The company will relocate its upcoming croissant-making facility from Tamil Nadu to the proposed integrated food-park (in Maharashtra), while it ramps ups international business by exploring the setting up of own facilities at Nepal and in African markets.
“There has been a change in strategy (for the croissant-making facility). Instead of Tamil Nadu we are looking at Maharashtra now where we are setting up food park,” Varun Berry, Managing Director, Britannia, told
Berry was in Kolkata for the company’s 98th Annual General Meeting.
Britannia had entered into a joint venture with Chipita SA, a Greek company for manufacture and sale of croissants.
Meanwhile, investments in the green-field project at Ranjangaon are expected across four to five phases. Work will begin this year.
The facility will include multiple biscuit-making lines, one cake making line and a croissant one to start with. At a later stage, it will include rusk lines, an integrated dairy back-end facility and even a flour-mill if it is feasible.
“We have applied to the Maharashtra government for additional and adjoining land of 48 acres, apart from the 96 acres we bought,” he said.
Britannia’s present biscuit making capacity stands at 1.1 million tonnes, annually.
Market sources indicate that the plan to add new capacities is a part of the company’s strategy to focus on more in-house offerings as compared to third party/outsourced ones.
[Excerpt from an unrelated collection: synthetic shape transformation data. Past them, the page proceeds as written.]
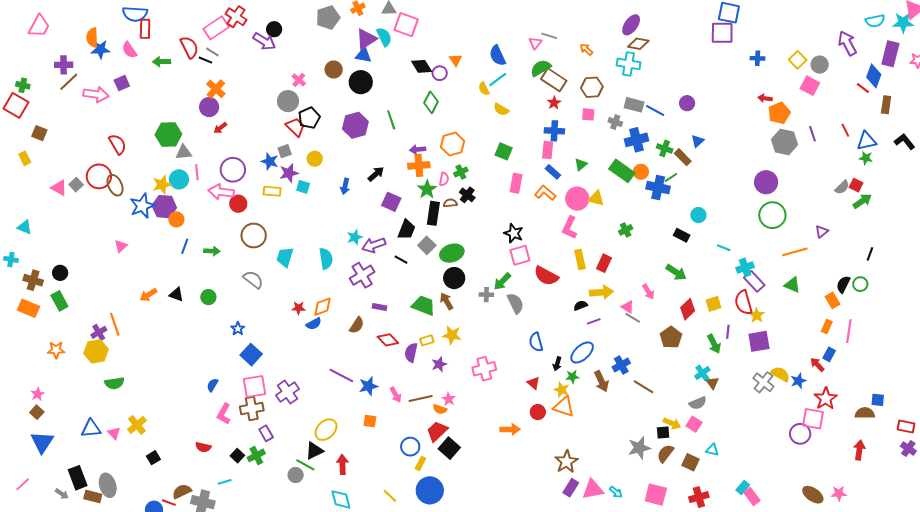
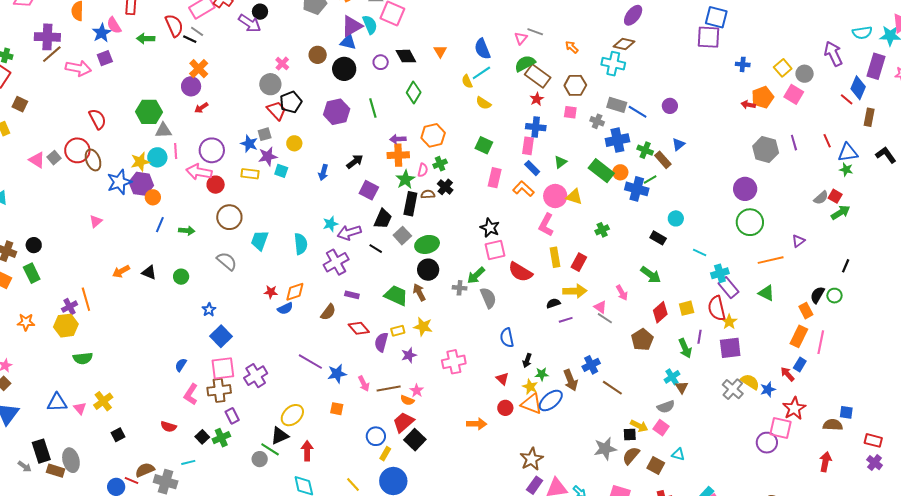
purple ellipse: (631, 25) -> (633, 15), moved
blue star: (100, 49) -> (102, 33), moved, turned -30
purple cross: (64, 65) -> (47, 37), size x1.4
purple circle: (440, 73) -> (381, 62), moved
orange pentagon: (779, 113) -> (763, 97), moved
orange rectangle: (827, 326) -> (799, 336), size x1.5
blue ellipse: (582, 352) -> (551, 401), moved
Right now, the in-house to outsourced offerings ratio stand at 55:45.
According to Berry, around ₹400 crore will go as investments this fiscal which include the upcoming dairy plant, part of the Ranjangaon facility and two more facilities – one each at Guwahati (Assam) and Mundra (Gujarat). The Mundra facility will cater to exports.
New markets Britannia currently exports to 70-od countries with international business accounting for ₹700 crore.
According to a recent Edelweiss report, growth in Britannia’s international business continued to be under pressure due to deteriorating geopolitical situation and currency fluctuations.
The West Asian countries continue to be a key export market for the company.
“Growth in the international business should be 1.5 times the growth in India,” the MD said.
“The strategy of our company is to enter into one new market every year,” Berry said.
Post Nepal, the company will explore the possibility of entering the recently opened-up Myanmar market and the African nations.
“We cannot put up a facility everywhere. So having a hub-and-spoke model and setting up facilities in countries that have free trade pacts will help,” Berry said.